Parmi les premières réactions au sujet, la majorité étaient (parfois très) critiques à l’égard de la promotion de l’abstinence comme méthode de prévention. Par la suite, les séronautes ont exposé les méthodes  et messages qui leur sembleraient préférables. Ainsi, l’un d’entre eux pense qu’il faudrait « revoir peut-être aussi certains discours qui parlent du VIH : aujourd’hui on vit bien avec le VIH, avec une espérance de vie d’une personne séronégative, les traitements sont bien supportés et n’ont aucun (ou presque) effet secondaire ». Un autre lui répond « ça a un double effet… d’un côté ça dédramatise le VIH et donc fait baisser la protection, mais d’un autre point de vue ça continue à stigmatiser les séropos ». Et le premier de reprendre « des gens m’ont déjà dit (certes pas beaucoup) que ça ne les gêne pas de prendre des risques puisque des traitements très efficaces existent ».

Mais alors, comment faudrait-il faire de la prévention, avec quels messages, quelles techniques et auprès de quel-s public-s ? Pour l’un des participant-e-s, il faudrait aller « dans les écoles déjà, collège, lycée…Ça se fait mais à revoir et repenser… ». Un second séronaute suggère des« vaccinations hépatites B et A, dépistage VIH proposé de façon  bien plus courante », et un autre propose ce message : « même si de nos jours il y a des traitements efficaces contre el VIH, et qu’on vit presque comme des négatifs, n’oubliez pas que le traitement est quelque chose de lourd.
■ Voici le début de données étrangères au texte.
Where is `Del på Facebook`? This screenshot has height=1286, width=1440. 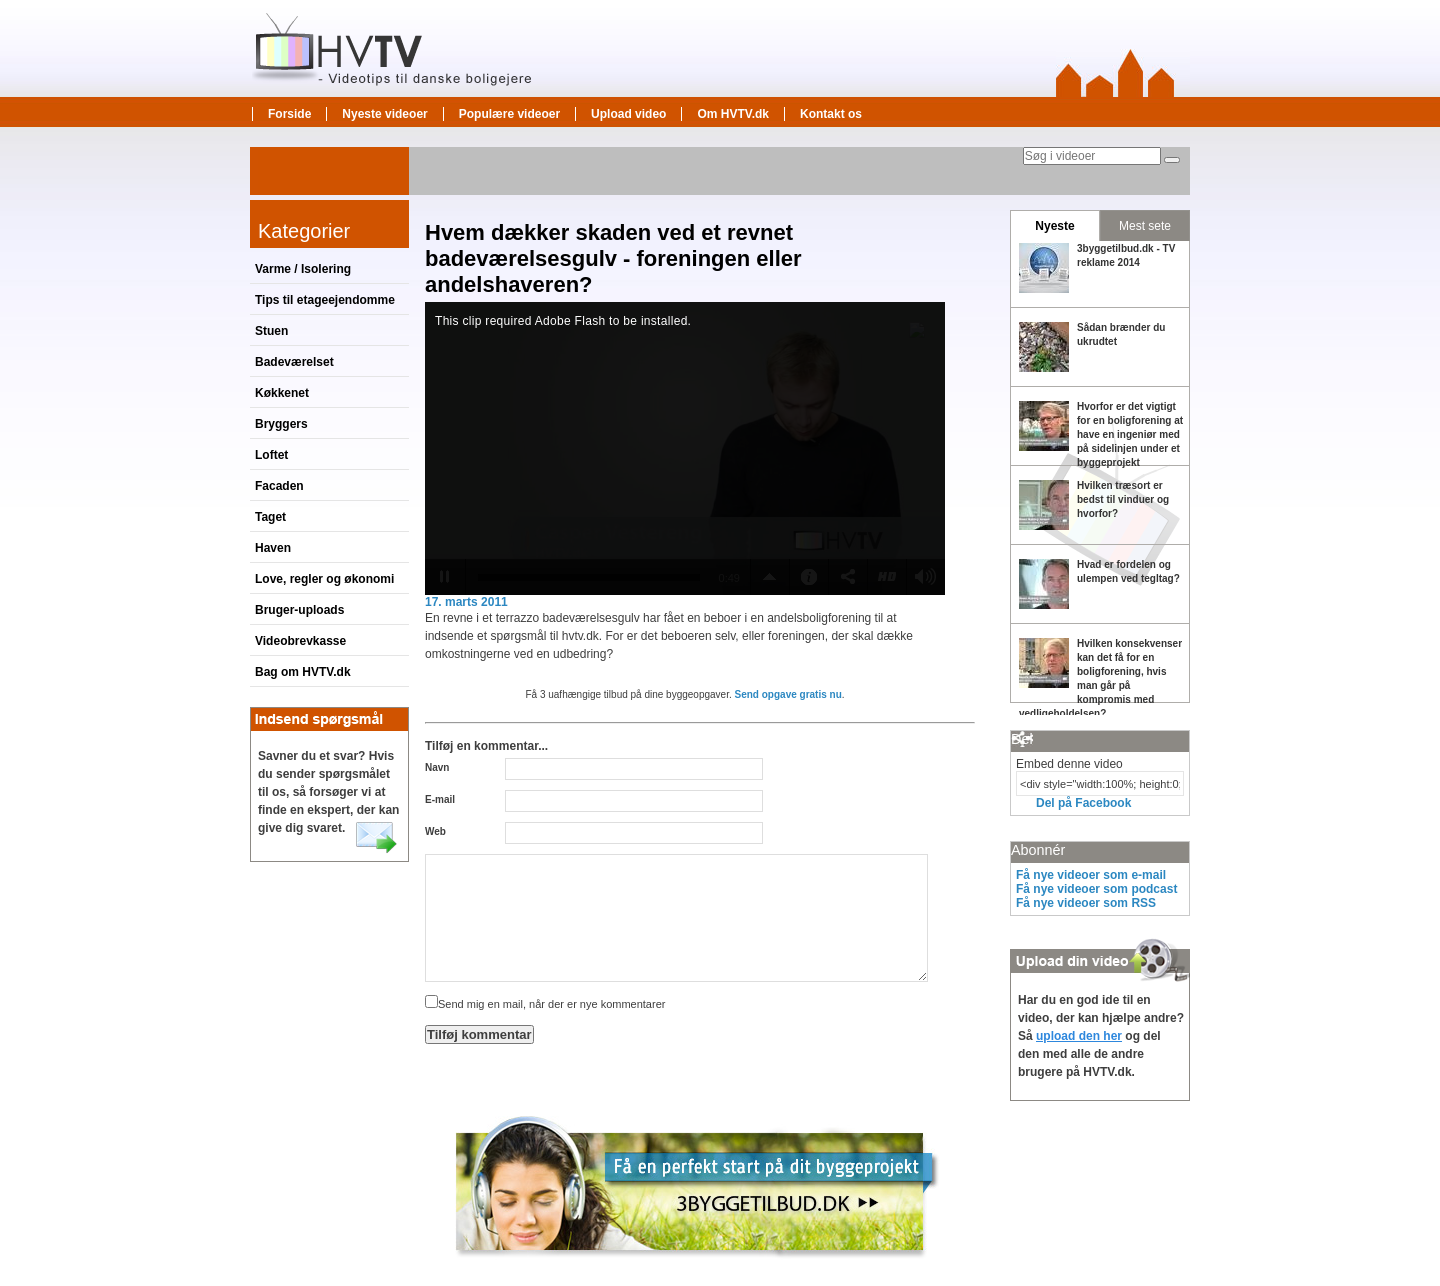
Del på Facebook is located at coordinates (1083, 803).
Protégez-vous, c’est la meilleure arme contre le VIH. » « Et puis, beaucoup de jeunes sont scotchés sur leur téléphone à longueur de journée, donc ça pourrait être une voie pour les informer et les sensibiliser » imagine un séronaute, une idée pas si farfelue puisque de nombreuses associations ont déjà investit les applications de rencontre par exemple, pour y proposer entretiens, dépistage et matériel de réduction des risques.

Un participant se prend à rêver d’ « une pub [avec un slogan style « contre le VIH, il y a les traitements, bien sûr… mais avant tout, il y a le préservatif… c’est moins nocif pour votre organisme et tout aussi efficace », une pub] permanente à la TV, sur toutes les chaînes, toute l’année », peut-être nécessaire mais sans doute difficilement réalisable. Pourtant, « il n’y a pas de campagne de prévention d’envergure » selon un séronaute, tandis qu’un autre rappelle que «  c’est encore ce que dénonce Act-Up aujourd’hui […] pas de campagne, pas d’information claire, tout reste enfoui dans les non-dits et les tabous, la société hétérosexuelle se croit à l’abri alors qu’il n’en est rien, mais ça non plus ça n’est pas dit ». Le même poursuit « il faudrait demander à Act-Up si leurs actions « choc » à l’époque, comme on les voit dans le film, ont permis des avancées dans la communication sur la prévention, j’ai bien peur que pas vraiment, à l’époque ils ont fait bouger les choses comme presser l’arrivée de nouvelles anti-protéases, mais sur la prévention j’ai l’impression que ça n’a pas avancé tant que ça ».Un des participants s’étonne ensuite de ne pas voir d’affiches de sensibilisation sur le VIH dans les salles d’attente des généralistes « pour le monde qui y passe, ça ferait de l’info ». Puis, un autre séronaute soulève également les particularités de l’épidémie à prendre en compte : « je pense que ce n’est pas facile à communiquer car c’est lié à l’intime, et il y a plein de préjugés ancrés dans la tête des gens. Dans certaines cultures le VIH est une maladie sale ou même certains pensent « c’est bien fait pour toi » car c’est comme une malédiction ». Il est rejoint en ce sens par un autre participant « on ne peut briser les tabous que par de l’information, et encore de l’information… » tandis qu’une séronaute déplore « en province, très peu d’information, voire pas du tout ! ».